The set and costume designs are flawless in *Austin Powers*, lovingly accurate recreations of the most outrageous fashions the 60s had to offer (including the madly mod fashions featured in Antonioni’s *Blow-Up* -- Austin is a fashion photographer in his spare time). Likewise, the direction mimics Beatles-era psychedelia, with kooky camera angles, freeze frames, and mad chases. *Austin Powers* also deliciously exploits that mainstay of British comedy -- nudity -- with an elaborate bit of hide-and-peek physical comedy that just barely maintains the movie’s PG rating.
As Austin, Myers is endearingly ridiculous.
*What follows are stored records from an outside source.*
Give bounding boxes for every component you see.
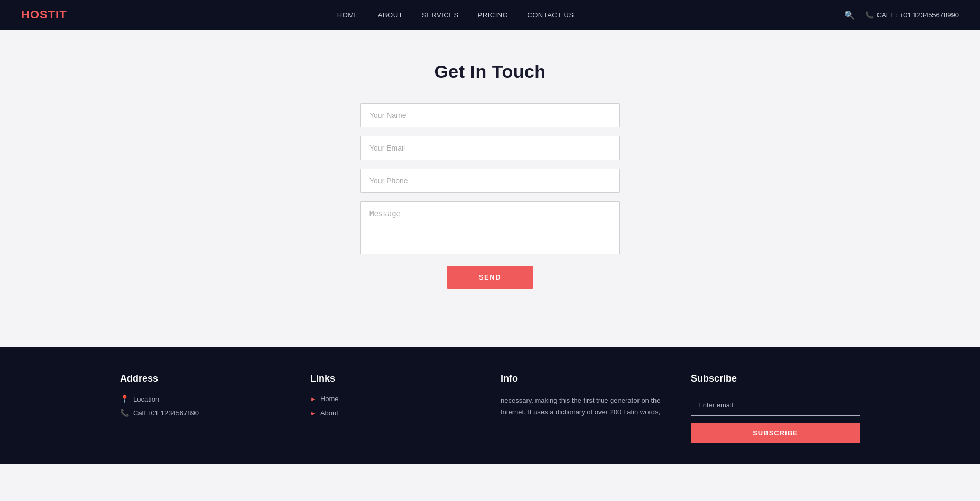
footer-address-col: Address 📍 Location 📞 Call +01 1234567890 bbox=[120, 373, 289, 443]
main-content: Get In Touch SEND bbox=[0, 30, 980, 347]
search-icon[interactable]: 🔍 bbox=[844, 10, 855, 20]
message-input[interactable] bbox=[360, 201, 620, 254]
footer-links-list: ► Home ► About bbox=[310, 395, 479, 417]
phone-input[interactable] bbox=[360, 169, 620, 193]
footer-link-about[interactable]: About bbox=[320, 409, 338, 417]
nav-links: HOME ABOUT SERVICES PRICING CONTACT US bbox=[337, 10, 574, 20]
footer-subscribe-col: Subscribe SUBSCRIBE bbox=[691, 373, 860, 443]
page-title: Get In Touch bbox=[434, 61, 546, 82]
footer-call: 📞 Call +01 1234567890 bbox=[120, 409, 289, 417]
subscribe-button[interactable]: SUBSCRIBE bbox=[691, 423, 860, 443]
name-input[interactable] bbox=[360, 103, 620, 127]
call-label: Call +01 1234567890 bbox=[133, 409, 199, 417]
footer-link-item: ► About bbox=[310, 409, 479, 417]
footer-address-title: Address bbox=[120, 373, 289, 384]
nav-pricing[interactable]: PRICING bbox=[478, 11, 509, 19]
nav-home[interactable]: HOME bbox=[337, 11, 359, 19]
location-icon: 📍 bbox=[120, 395, 129, 403]
email-input[interactable] bbox=[360, 136, 620, 160]
footer-info-text: necessary, making this the first true ge… bbox=[501, 395, 670, 418]
brand-logo[interactable]: HOSTIT bbox=[21, 8, 67, 22]
footer-location: 📍 Location bbox=[120, 395, 289, 403]
arrow-icon-home: ► bbox=[310, 396, 316, 402]
footer-link-home[interactable]: Home bbox=[320, 395, 339, 403]
nav-contact-us[interactable]: CONTACT US bbox=[527, 11, 574, 19]
footer-grid: Address 📍 Location 📞 Call +01 1234567890… bbox=[120, 373, 860, 443]
nav-right: 🔍 📞 CALL : +01 123455678990 bbox=[844, 10, 959, 20]
logo-text: HOSTIT bbox=[21, 8, 67, 21]
send-button[interactable]: SEND bbox=[447, 266, 533, 289]
arrow-icon-about: ► bbox=[310, 410, 316, 416]
subscribe-email-input[interactable] bbox=[691, 395, 860, 416]
location-label: Location bbox=[133, 395, 159, 403]
call-icon: 📞 bbox=[120, 409, 129, 417]
footer-links-col: Links ► Home ► About bbox=[310, 373, 479, 443]
call-link[interactable]: 📞 CALL : +01 123455678990 bbox=[865, 11, 959, 19]
phone-icon: 📞 bbox=[865, 11, 874, 19]
footer-subscribe-title: Subscribe bbox=[691, 373, 860, 384]
call-number: CALL : +01 123455678990 bbox=[877, 11, 959, 19]
contact-form: SEND bbox=[360, 103, 620, 289]
footer: Address 📍 Location 📞 Call +01 1234567890… bbox=[0, 347, 980, 464]
nav-about[interactable]: ABOUT bbox=[378, 11, 403, 19]
footer-info-col: Info necessary, making this the first tr… bbox=[501, 373, 670, 443]
footer-info-title: Info bbox=[501, 373, 670, 384]
nav-services[interactable]: SERVICES bbox=[422, 11, 459, 19]
footer-links-title: Links bbox=[310, 373, 479, 384]
navbar: HOSTIT HOME ABOUT SERVICES PRICING CONTA… bbox=[0, 0, 980, 30]
footer-link-item: ► Home bbox=[310, 395, 479, 403]
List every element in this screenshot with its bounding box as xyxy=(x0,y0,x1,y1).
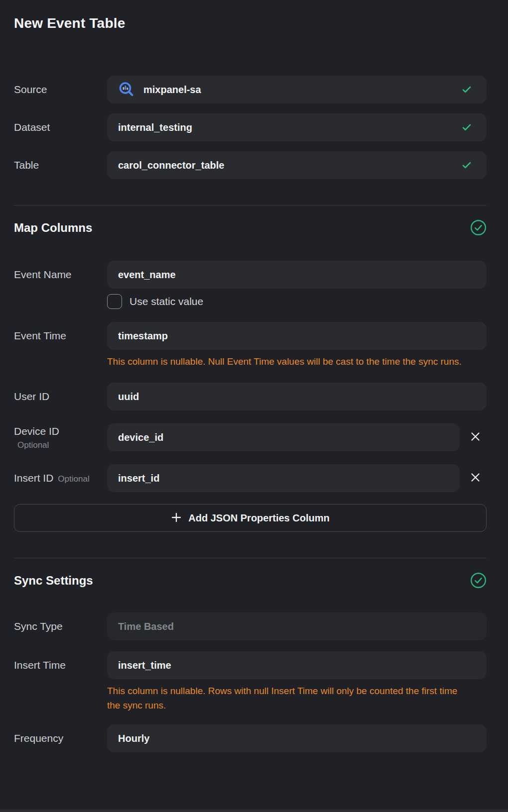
table-row: Table carol_connector_table xyxy=(14,151,487,179)
new-event-table-form: New Event Table Source mixpanel-sa xyxy=(0,0,508,752)
dataset-row: Dataset internal_testing xyxy=(14,113,487,141)
insert-time-value: insert_time xyxy=(118,660,477,671)
insert-time-row: Insert Time insert_time xyxy=(14,651,487,679)
connection-section: Source mixpanel-sa xyxy=(14,76,487,179)
insert-time-label: Insert Time xyxy=(14,659,66,671)
use-static-value-label[interactable]: Use static value xyxy=(129,296,203,307)
x-icon xyxy=(470,472,481,485)
insert-id-label: Insert ID xyxy=(14,472,53,485)
insert-time-nullable-warning: This column is nullable. Rows with null … xyxy=(107,684,465,712)
event-time-label: Event Time xyxy=(14,330,66,341)
table-value: carol_connector_table xyxy=(118,160,455,171)
table-label: Table xyxy=(14,159,39,171)
source-label: Source xyxy=(14,84,47,95)
green-check-icon xyxy=(461,159,473,171)
map-columns-header: Map Columns xyxy=(14,219,487,236)
event-name-label: Event Name xyxy=(14,269,72,280)
magnifier-bar-chart-icon xyxy=(118,81,135,98)
sync-type-field: Time Based xyxy=(107,612,487,640)
sync-type-value: Time Based xyxy=(118,621,477,632)
event-time-nullable-warning: This column is nullable. Null Event Time… xyxy=(107,354,465,369)
event-time-field[interactable]: timestamp xyxy=(107,322,487,350)
frequency-value: Hourly xyxy=(118,733,477,744)
user-id-row: User ID uuid xyxy=(14,383,487,410)
insert-id-value: insert_id xyxy=(118,473,450,484)
frequency-field[interactable]: Hourly xyxy=(107,724,487,752)
dataset-field[interactable]: internal_testing xyxy=(107,113,487,141)
frequency-label: Frequency xyxy=(14,732,63,744)
event-time-value: timestamp xyxy=(118,330,477,342)
event-name-row: Event Name event_name xyxy=(14,261,487,289)
user-id-label: User ID xyxy=(14,391,49,402)
device-id-value: device_id xyxy=(118,432,450,443)
dataset-label: Dataset xyxy=(14,121,50,133)
insert-id-field[interactable]: insert_id xyxy=(107,464,460,492)
insert-id-row: Insert ID Optional insert_id xyxy=(14,464,487,492)
device-id-label: Device ID xyxy=(14,425,59,437)
section-divider xyxy=(14,205,487,205)
device-id-row: Device ID Optional device_id xyxy=(14,423,487,451)
green-check-icon xyxy=(461,121,473,133)
insert-time-field[interactable]: insert_time xyxy=(107,651,487,679)
frequency-row: Frequency Hourly xyxy=(14,724,487,752)
green-check-icon xyxy=(461,84,473,96)
page-title: New Event Table xyxy=(14,15,487,32)
map-columns-heading: Map Columns xyxy=(14,219,92,236)
user-id-value: uuid xyxy=(118,391,477,403)
sync-type-label: Sync Type xyxy=(14,620,63,632)
remove-insert-id-button[interactable] xyxy=(464,467,487,490)
table-field[interactable]: carol_connector_table xyxy=(107,151,487,179)
dataset-value: internal_testing xyxy=(118,122,455,133)
remove-device-id-button[interactable] xyxy=(464,426,487,449)
insert-id-optional-label: Optional xyxy=(58,474,89,484)
device-id-field[interactable]: device_id xyxy=(107,423,460,451)
source-value: mixpanel-sa xyxy=(143,84,455,96)
green-circle-check-icon xyxy=(470,572,487,589)
bottom-edge-strip xyxy=(0,810,508,812)
section-divider xyxy=(14,558,487,558)
add-json-properties-column-label: Add JSON Properties Column xyxy=(188,512,329,524)
source-field[interactable]: mixpanel-sa xyxy=(107,76,487,103)
use-static-value-checkbox[interactable] xyxy=(107,294,122,309)
use-static-value-row: Use static value xyxy=(107,294,487,309)
user-id-field[interactable]: uuid xyxy=(107,383,487,410)
event-name-value: event_name xyxy=(118,269,477,281)
event-name-field[interactable]: event_name xyxy=(107,261,487,289)
sync-settings-heading: Sync Settings xyxy=(14,572,93,589)
event-time-row: Event Time timestamp xyxy=(14,322,487,350)
green-circle-check-icon xyxy=(470,219,487,236)
device-id-optional-label: Optional xyxy=(17,440,107,450)
sync-type-row: Sync Type Time Based xyxy=(14,612,487,640)
add-json-properties-column-button[interactable]: Add JSON Properties Column xyxy=(14,504,487,532)
source-row: Source mixpanel-sa xyxy=(14,76,487,103)
x-icon xyxy=(470,431,481,444)
sync-settings-header: Sync Settings xyxy=(14,572,487,589)
plus-icon xyxy=(171,512,182,524)
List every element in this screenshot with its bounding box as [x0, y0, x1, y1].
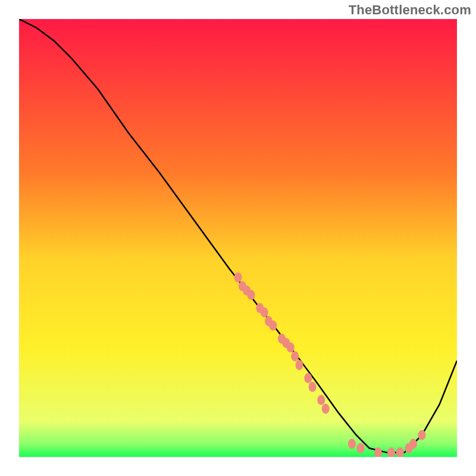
data-point — [296, 360, 303, 370]
data-point — [261, 308, 268, 318]
gradient-background — [19, 19, 457, 457]
data-point — [248, 290, 255, 300]
data-point — [304, 373, 312, 383]
data-point — [387, 447, 395, 458]
data-point — [291, 351, 299, 361]
data-point — [396, 447, 404, 458]
data-point — [374, 447, 382, 458]
data-point — [317, 395, 325, 405]
data-point — [309, 382, 317, 392]
data-point — [269, 321, 277, 331]
chart-canvas: TheBottleneck.com — [0, 0, 476, 476]
data-point — [348, 439, 356, 449]
data-point — [409, 439, 417, 449]
watermark-text: TheBottleneck.com — [349, 2, 471, 18]
data-point — [418, 430, 426, 440]
plot-svg — [0, 0, 476, 476]
data-point — [234, 273, 242, 283]
data-point — [322, 404, 330, 414]
data-point — [357, 443, 365, 453]
data-point — [287, 343, 295, 353]
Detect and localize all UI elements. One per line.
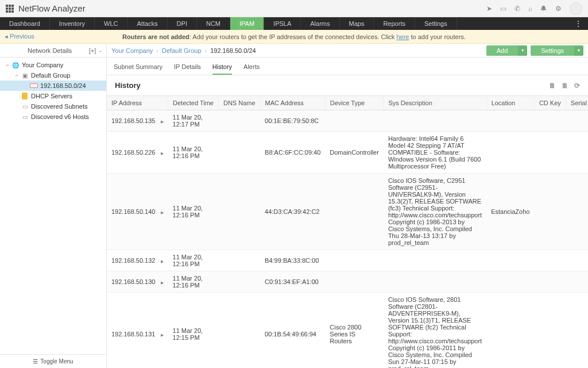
cell (486, 132, 534, 174)
avatar[interactable] (570, 2, 582, 15)
cell (486, 271, 534, 293)
disc-icon: ▭ (21, 102, 29, 110)
rocket-icon[interactable]: ➤ (486, 5, 492, 13)
dhcp-icon (21, 92, 29, 100)
table-row[interactable]: 192.168.50.135 ▶11 Mar 20, 12:17 PM00:1E… (107, 110, 588, 132)
col-header[interactable]: CD Key (534, 96, 566, 110)
menu-ncm[interactable]: NCM (197, 17, 230, 30)
table-row[interactable]: 192.168.50.130 ▶11 Mar 20, 12:16 PMC0:91… (107, 271, 588, 293)
tab-history[interactable]: History (212, 61, 232, 75)
export-pdf-icon[interactable]: 🗎 (562, 82, 568, 90)
settings-dropdown[interactable]: ▼ (574, 45, 583, 56)
cell (566, 110, 588, 132)
table-row[interactable]: 192.168.50.226 ▶11 Mar 20, 12:16 PMB8:AC… (107, 132, 588, 174)
tab-subnet-summary[interactable]: Subnet Summary (114, 61, 163, 75)
col-header[interactable]: IP Address (107, 96, 168, 110)
add-dropdown[interactable]: ▼ (518, 45, 527, 56)
sidebar-header: Network Details [+] - (0, 44, 106, 57)
gear-icon[interactable]: ⚙ (555, 5, 562, 13)
cell: 192.168.50.131 ▶ (107, 293, 168, 369)
add-button[interactable]: Add (486, 45, 519, 56)
history-table: IP AddressDetected TimeDNS NameMAC Addre… (107, 96, 588, 368)
monitor-icon[interactable]: ▭ (500, 5, 506, 13)
menu-inventory[interactable]: Inventory (50, 17, 95, 30)
cell: 11 Mar 20, 12:16 PM (168, 132, 219, 174)
globe-icon: 🌐 (11, 61, 20, 69)
cell (218, 110, 260, 132)
tab-ip-details[interactable]: IP Details (174, 61, 201, 75)
refresh-icon[interactable]: ⟳ (574, 82, 580, 90)
search-icon[interactable]: ⌕ (528, 5, 532, 13)
cell: 00:1E:BE:79:50:8C (260, 110, 325, 132)
cell: 11 Mar 20, 12:15 PM (168, 293, 219, 369)
menu-wlc[interactable]: WLC (95, 17, 127, 30)
folder-icon: ▣ (21, 71, 29, 79)
table-row[interactable]: 192.168.50.132 ▶11 Mar 20, 12:16 PMB4:99… (107, 250, 588, 271)
panel-title: History (115, 81, 141, 90)
content: Your Company›Default Group›192.168.50.0/… (107, 44, 588, 368)
col-header[interactable]: Sys Description (384, 96, 486, 110)
breadcrumb-item[interactable]: Default Group (162, 47, 201, 54)
menu-alarms[interactable]: Alarms (301, 17, 339, 30)
banner-link[interactable]: here (396, 33, 409, 40)
cell: C0:91:34:EF:A1:00 (260, 271, 325, 293)
cell: Cisco 2800 Series IS Routers (325, 293, 384, 369)
tabs: Subnet SummaryIP DetailsHistoryAlerts (107, 57, 588, 75)
cell (218, 132, 260, 174)
cell (534, 174, 566, 250)
tree-item[interactable]: ▭Discovered v6 Hosts (0, 112, 106, 122)
menu-maps[interactable]: Maps (340, 17, 374, 30)
menu-reports[interactable]: Reports (374, 17, 415, 30)
tree-item[interactable]: 192.168.50.0/24 (0, 80, 106, 91)
cell (534, 250, 566, 271)
menu-ipam[interactable]: IPAM (230, 17, 264, 30)
expand-row-icon[interactable]: ▶ (161, 120, 164, 124)
topbar: NetFlow Analyzer ➤ ▭ ✆ ⌕ 🔔︎ ⚙ (0, 0, 588, 17)
expand-row-icon[interactable]: ▶ (161, 151, 164, 155)
tab-alerts[interactable]: Alerts (243, 61, 260, 75)
cell: DomainController (325, 132, 384, 174)
previous-link[interactable]: ◂ Previous (5, 33, 34, 40)
col-header[interactable]: DNS Name (218, 96, 260, 110)
menu-ipsla[interactable]: IPSLA (264, 17, 301, 30)
col-header[interactable]: Device Type (325, 96, 384, 110)
cell: 11 Mar 20, 12:16 PM (168, 271, 219, 293)
menu-more-icon[interactable]: ⋮ (568, 17, 588, 30)
cell (566, 293, 588, 369)
cell (566, 271, 588, 293)
expand-row-icon[interactable]: ▶ (161, 259, 164, 263)
tree-item[interactable]: DHCP Servers (0, 91, 106, 101)
menu-dashboard[interactable]: Dashboard (0, 17, 50, 30)
expand-row-icon[interactable]: ▶ (161, 333, 164, 337)
col-header[interactable]: MAC Address (260, 96, 325, 110)
menu-settings[interactable]: Settings (415, 17, 457, 30)
cell (486, 293, 534, 369)
remove-network-button[interactable]: - (99, 47, 102, 54)
tree-item[interactable]: ▭Discovered Subnets (0, 101, 106, 112)
cell: 11 Mar 20, 12:16 PM (168, 250, 219, 271)
col-header[interactable]: Serial Num (566, 96, 588, 110)
headset-icon[interactable]: ✆ (514, 5, 520, 13)
table-row[interactable]: 192.168.50.131 ▶11 Mar 20, 12:15 PM00:1B… (107, 293, 588, 369)
tree-item[interactable]: −▣Default Group (0, 70, 106, 80)
cell: 192.168.50.140 ▶ (107, 174, 168, 250)
breadcrumb-item[interactable]: Your Company (111, 47, 153, 54)
expand-row-icon[interactable]: ▶ (161, 281, 164, 285)
cell (325, 110, 384, 132)
export-csv-icon[interactable]: 🗎 (549, 82, 556, 90)
menu-dpi[interactable]: DPI (168, 17, 197, 30)
expand-row-icon[interactable]: ▶ (161, 210, 164, 214)
col-header[interactable]: Detected Time (168, 96, 219, 110)
bell-icon[interactable]: 🔔︎ (540, 5, 547, 13)
cell: 11 Mar 20, 12:16 PM (168, 174, 219, 250)
apps-grid-icon[interactable] (6, 5, 14, 13)
settings-button[interactable]: Settings (531, 45, 574, 56)
toggle-menu-button[interactable]: ☰ Toggle Menu (0, 354, 106, 368)
add-network-button[interactable]: [+] (89, 47, 96, 54)
table-row[interactable]: 192.168.50.140 ▶11 Mar 20, 12:16 PM44:D3… (107, 174, 588, 250)
menu-attacks[interactable]: Attacks (128, 17, 168, 30)
col-header[interactable]: Location (486, 96, 534, 110)
cell: 192.168.50.226 ▶ (107, 132, 168, 174)
cell (325, 174, 384, 250)
tree-item[interactable]: −🌐Your Company (0, 60, 106, 70)
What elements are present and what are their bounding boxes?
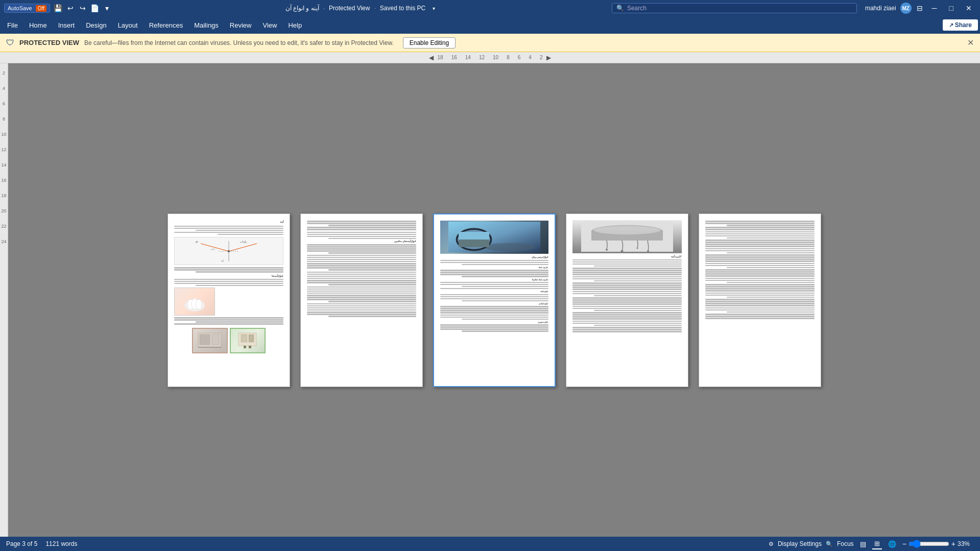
svg-point-12	[196, 299, 202, 309]
svg-rect-28	[459, 232, 489, 239]
titlebar-left: AutoSave Off 💾 ↩ ↪ 📄 ▾	[4, 4, 111, 13]
share-icon: ↗	[949, 22, 955, 28]
vr-16: 16	[1, 178, 6, 183]
search-input[interactable]	[627, 5, 852, 12]
undo-icon[interactable]: ↩	[66, 4, 75, 12]
page-5[interactable]	[699, 213, 821, 387]
redo-icon[interactable]: ↪	[79, 4, 87, 12]
user-name: mahdi ziaei	[865, 5, 896, 12]
page-3[interactable]: انواع ترسی برای تعاریف ابعاد تعاریف ابعا…	[433, 213, 556, 387]
title-bar: AutoSave Off 💾 ↩ ↪ 📄 ▾ آینه و انواع آن ·…	[0, 0, 980, 16]
menu-bar: File Home Insert Design Layout Reference…	[0, 16, 980, 34]
svg-point-7	[228, 250, 230, 252]
print-layout-view-button[interactable]: ▤	[858, 539, 868, 549]
minimize-button[interactable]: ─	[928, 0, 941, 16]
save-icon[interactable]: 💾	[54, 4, 62, 12]
vr-4: 4	[3, 86, 5, 91]
menu-insert[interactable]: Insert	[53, 19, 80, 31]
page-4[interactable]: کاربرد آینه	[566, 213, 688, 387]
car-mirror-image	[440, 221, 548, 254]
page-1-content: آینه	[168, 214, 290, 387]
ruler-mark-4: 4	[524, 55, 536, 60]
separator1: ·	[323, 5, 325, 12]
document-area[interactable]: آینه	[8, 63, 980, 537]
menu-file[interactable]: File	[2, 19, 23, 31]
svg-text:قانون: قانون	[210, 248, 215, 250]
more-tools-icon[interactable]: ▾	[103, 4, 111, 12]
page-5-content	[699, 214, 821, 387]
svg-rect-29	[459, 239, 489, 247]
zoom-out-button[interactable]: −	[902, 540, 906, 548]
ruler-inner: 18 16 14 12 10 8 6 4 2	[434, 55, 547, 60]
titlebar-right: 🔍 mahdi ziaei MZ ⊟ ─ □ ✕	[612, 0, 976, 16]
word-count: 1121 words	[45, 540, 77, 547]
svg-line-2	[229, 244, 257, 251]
protected-view-bar: 🛡 PROTECTED VIEW Be careful—files from t…	[0, 34, 980, 52]
svg-point-35	[636, 248, 638, 249]
page-4-content: کاربرد آینه	[566, 214, 688, 387]
ruler-mark-10: 10	[489, 55, 503, 60]
ruler: ◀ 18 16 14 12 10 8 6 4 2 ▶	[0, 52, 980, 63]
share-button[interactable]: ↗ Share	[943, 19, 978, 31]
ruler-mark-12: 12	[475, 55, 489, 60]
titlebar-center: آینه و انواع آن · Protected View · Saved…	[111, 4, 612, 12]
page-2[interactable]: انواع آینه‌های ماشین	[300, 213, 423, 387]
svg-rect-14	[241, 334, 247, 342]
search-bar[interactable]: 🔍	[612, 3, 857, 13]
page-2-content: انواع آینه‌های ماشین	[301, 214, 422, 387]
svg-rect-19	[200, 334, 210, 345]
menu-review[interactable]: Review	[225, 19, 257, 31]
statusbar-left: Page 3 of 5 1121 words	[6, 540, 77, 547]
ruler-mark-8: 8	[503, 55, 514, 60]
pages-strip: آینه	[137, 63, 852, 537]
svg-point-23	[484, 243, 535, 251]
vr-14: 14	[1, 162, 6, 167]
svg-rect-20	[212, 334, 219, 345]
svg-text:تابش: تابش	[196, 240, 199, 244]
menu-design[interactable]: Design	[81, 19, 111, 31]
ruler-right-arrow[interactable]: ▶	[546, 54, 551, 61]
svg-text:بازتاب: بازتاب	[240, 240, 247, 244]
view-mode: Protected View	[329, 5, 370, 12]
zoom-range-input[interactable]	[909, 540, 949, 548]
shield-icon: 🛡	[6, 38, 14, 47]
page-1[interactable]: آینه	[168, 213, 290, 387]
autosave-button[interactable]: AutoSave Off	[4, 4, 50, 13]
menu-home[interactable]: Home	[24, 19, 52, 31]
multi-page-view-button[interactable]: ⊞	[872, 539, 882, 549]
ribbon-display-icon[interactable]: ⊟	[916, 4, 924, 12]
menu-references[interactable]: References	[144, 19, 188, 31]
zoom-level: 33%	[958, 540, 974, 547]
page-3-content: انواع ترسی برای تعاریف ابعاد تعاریف ابعا…	[434, 214, 555, 386]
close-button[interactable]: ✕	[962, 0, 976, 16]
vr-8: 8	[3, 116, 5, 122]
search-icon: 🔍	[616, 5, 624, 12]
menu-layout[interactable]: Layout	[113, 19, 143, 31]
zoom-slider: − + 33%	[902, 540, 974, 548]
svg-point-37	[594, 226, 660, 234]
maximize-button[interactable]: □	[945, 0, 958, 16]
ruler-mark-2: 2	[536, 55, 547, 60]
zoom-in-button[interactable]: +	[951, 540, 955, 548]
svg-rect-15	[249, 334, 254, 342]
avatar[interactable]: MZ	[900, 3, 912, 14]
close-protected-bar-button[interactable]: ✕	[967, 38, 974, 47]
ruler-mark-18: 18	[434, 55, 447, 60]
svg-rect-16	[244, 346, 246, 348]
enable-editing-button[interactable]: Enable Editing	[403, 37, 456, 49]
menu-view[interactable]: View	[257, 19, 282, 31]
ruler-left-arrow[interactable]: ◀	[429, 54, 434, 61]
menu-help[interactable]: Help	[283, 19, 307, 31]
new-doc-icon[interactable]: 📄	[91, 4, 99, 12]
focus-label[interactable]: Focus	[837, 540, 854, 547]
protected-view-message: Be careful—files from the Internet can c…	[84, 39, 394, 46]
svg-text:آینه: آینه	[221, 259, 224, 262]
piano-image	[572, 220, 682, 253]
protected-view-title: PROTECTED VIEW	[19, 39, 79, 46]
display-settings-label[interactable]: Display Settings	[778, 540, 822, 547]
menu-mailings[interactable]: Mailings	[189, 19, 224, 31]
display-settings-icon: ⚙	[769, 541, 774, 547]
focus-icon: 🔍	[826, 541, 833, 547]
save-state-dropdown[interactable]: ▾	[429, 4, 438, 12]
web-view-button[interactable]: 🌐	[886, 539, 898, 549]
Like his spy compatriots then and now, Austin is utterly convinced that he is a suave, debonair hipster, an irresistible ladies’ man, an unbeatable superspy. That he is instead an anachronistic neanderthal is as incomprehensible to him as the discovery that Liberace was gay (\\The ladies all loved him. I didn’t see that one coming\\). Of course, superspies, from Bond to Matt Helm, have all been anachronistic neanderthals, and that’s really the point, but Austin’s obliviousness is his charm, and what makes this movie really click -- he has no idea that his snaggle-toothed grin screams out for a good flossing, or that Versace suits have replaced striped hiphuggers and wide, white belts as the couture de riguer of martini-swilling spies. Of course, only the innocent Austin could fully appreciate the naive menace of the Nehru-jacketed Dr. Evil, who devises overly elaborate and easily escapable mechanisms of death, then doesn’t bother to make sure his victims don’t escape because that’s just the way supervillains operate.
*Austin Powers* is a giddily elaborate, but uncomplicated spoof that finds funny fodder in the paradoxical reversals that time has wrought: what passed for freedom and modernity in the sexually-liberated 60s now seems deadly dangerous in the safe-sex 90s, while 60s-style danger (shark-infested pools! predatory females!) is laughably tame in the bullet-riddled 90s. *Austin Powers* pokes fun at the past, but the present-day gets it in the ribs, too. Either way, it’s ticklish fun.